Yes, the software itself is free and open source. You’ll still pay for hosting (typically a few dollars per month) and for the underlying AI model usage by the agents you connect.
Do I need to know how to code to use Paperclip?
The basic setup is dashboard-driven and beginner-friendly, but initial hosting and configuration require some technical comfort. Day-to-day task assignment requires no coding.
What AI agents work with Paperclip.ing?
Paperclip is agent-agnostic and supports Claude Code, Codex, OpenClaw, and any custom agent that implements its heartbeat protocol, including bash-script or HTTP-based agents.

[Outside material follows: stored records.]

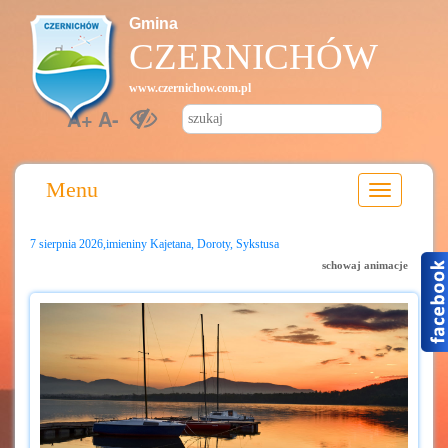
Gmina
CZERNICHÓW
www.czernichow.com.pl
A+
A-
Menu
7 sierpnia 2026,imieniny Kajetana, Doroty, Sykstusa
schowaj animacje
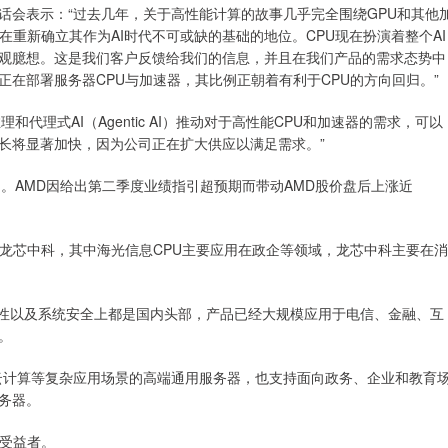
话会表示：“过去几年，关于高性能计算的故事几乎完全围绕GPU和其他
在重新确立其作为AI时代不可或缺的基础的地位。CPU现在扮演着整个AI
观臆想。这是我们客户反馈给我们的信息，并且在我们产品的需求态势中
在部署服务器CPU与加速器，其比例正朝着有利于CPU的方向回归。”
和代理式AI（Agentic AI）推动对于高性能CPU和加速器的需求，可以
长将显著加快，因为公司正在扩大供应以满足需求。”
。AMD因给出第二季度业绩指引超预期而带动AMD股价盘后上涨近
和龙芯中科，其中海光信息CPU主要应用在政企等领域，龙芯中科主要在消
容性以及系统安全上都是国内头部，产品已经大规模应用于电信、金融、互
。
、云计算等复杂应用场景的高端通用服务器，也支持面向政务、企业和教育
务器。
大受益者。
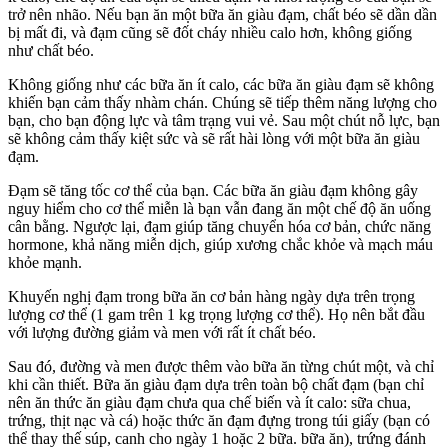
trở nên nhão. Nếu bạn ăn một bữa ăn giàu đạm, chất béo sẽ dần dần
bị mất đi, và đạm cũng sẽ đốt cháy nhiều calo hơn, không giống
như chất béo.
Không giống như các bữa ăn ít calo, các bữa ăn giàu đạm sẽ không
khiến bạn cảm thấy nhàm chán. Chúng sẽ tiếp thêm năng lượng cho
bạn, cho bạn động lực và tâm trạng vui vẻ. Sau một chút nỗ lực, bạn
sẽ không cảm thấy kiệt sức và sẽ rất hài lòng với một bữa ăn giàu
đạm.
Đạm sẽ tăng tốc cơ thể của bạn. Các bữa ăn giàu đạm không gây
nguy hiểm cho cơ thể miễn là bạn vẫn đang ăn một chế độ ăn uống
cân bằng. Ngược lại, đạm giúp tăng chuyển hóa cơ bản, chức năng
hormone, khả năng miễn dịch, giúp xương chắc khỏe và mạch máu
khỏe mạnh.
Khuyến nghị đạm trong bữa ăn cơ bản hàng ngày dựa trên trọng
lượng cơ thể (1 gam trên 1 kg trọng lượng cơ thể). Họ nên bắt đầu
với lượng đường giảm và men với rất ít chất béo.
Sau đó, đường và men được thêm vào bữa ăn từng chút một, và chỉ
khi cần thiết. Bữa ăn giàu đạm dựa trên toàn bộ chất đạm (bạn chỉ
nên ăn thức ăn giàu đạm chưa qua chế biến và ít calo: sữa chua,
trứng, thịt nạc và cá) hoặc thức ăn đạm đựng trong túi giấy (bạn có
thể thay thế súp, canh cho ngày 1 hoặc 2 bữa. bữa ăn), trứng đánh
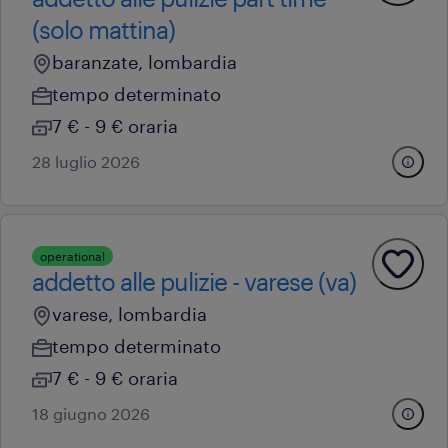
(solo mattina)
baranzate, lombardia
tempo determinato
7 € - 9 € oraria
28 luglio 2026
operational
addetto alle pulizie - varese (va)
varese, lombardia
tempo determinato
7 € - 9 € oraria
18 giugno 2026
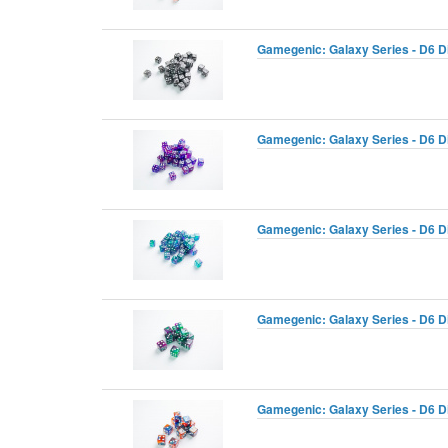
Gamegenic: Galaxy Series - D6 D
Gamegenic: Galaxy Series - D6 D
Gamegenic: Galaxy Series - D6 D
Gamegenic: Galaxy Series - D6 D
Gamegenic: Galaxy Series - D6 D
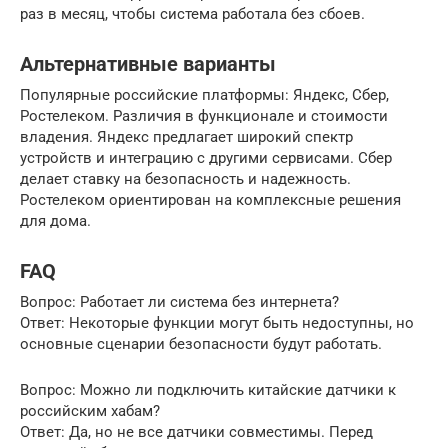
раз в месяц, чтобы система работала без сбоев.
Альтернативные варианты
Популярные российские платформы: Яндекс, Сбер,
Ростелеком. Различия в функционале и стоимости
владения. Яндекс предлагает широкий спектр
устройств и интеграцию с другими сервисами. Сбер
делает ставку на безопасность и надежность.
Ростелеком ориентирован на комплексные решения
для дома.
FAQ
Вопрос: Работает ли система без интернета?
Ответ: Некоторые функции могут быть недоступны, но
основные сценарии безопасности будут работать.
Вопрос: Можно ли подключить китайские датчики к
российским хабам?
Ответ: Да, но не все датчики совместимы. Перед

How is Paperclip different from CrewAI or AutoGen?
CrewAI and AutoGen are code-first Python frameworks for developers. Paperclip is a visual, dashboard-driven platform focused on organizational structure, budgets, and governance.
Does Paperclip.ing require self-hosting?
Yes, Paperclip is currently self-hosted and can be deployed via one-click templates or through manual setup with Node.js and PostgreSQL.
What happens when an agent exceeds its budget?
Paperclip automatically throttles or stops the agent once it hits its assigned monthly token budget, preventing runaway spending.
Can Paperclip run more than one company?
Yes, a single Paperclip installation supports multiple isolated companies, each with separate agents, data, and audit trails.
Is Paperclip.ing safe for business use?
Paperclip logs every action in an immutable audit trail and supports approval gates for sensitive tasks, which adds accountability. However, as a young project, it’s worth reviewing security practices before handling highly sensitive data.
Who created Paperclip.ing?
Paperclip was created by a pseudonymous developer known as dotta and launched in early March 2026 as an open-source project on GitHub.
Is Paperclip.ing good for beginners?
It’s approachable for beginners thanks to its dashboard interface, though it’s most useful once you’re managing multiple agents rather than just one.
What is an agent heartbeat in Paperclip?
A heartbeat is a scheduled or trigger-based wake cycle where an agent checks its assigned tasks and acts, rather than running continuously.